What is needed: Restate, word for word, each entry that follows, but skip its pictures.

Stored data entries
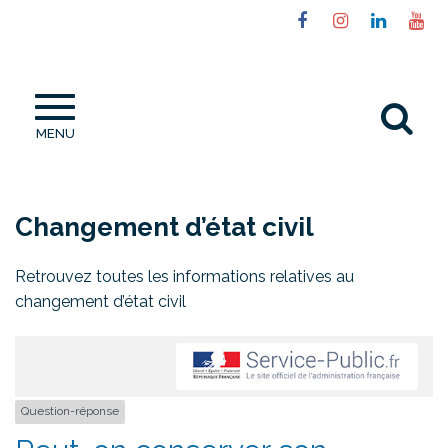
Gestion des traceurs
Lien
Lien
Lien
Li
vers
vers
vers
ve
le
le
le
la
compte
compte
compt
ch
Al
Facebook
Instagram
Linked
Yo
MENU
à
la
re
Changement d’état civil
Retrouvez toutes les informations relatives au
changement d’état civil
Question-réponse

Written response:
Gestion des traceurs
Lien
Lien
Lien
Li
vers
vers
vers
ve
le
le
le
la
compte
compte
compt
ch
Al
Facebook
Instagram
Linked
Yo
MENU
à
la
re
Changement d’état civil
Retrouvez toutes les informations relatives au
changement d’état civil
Question-réponse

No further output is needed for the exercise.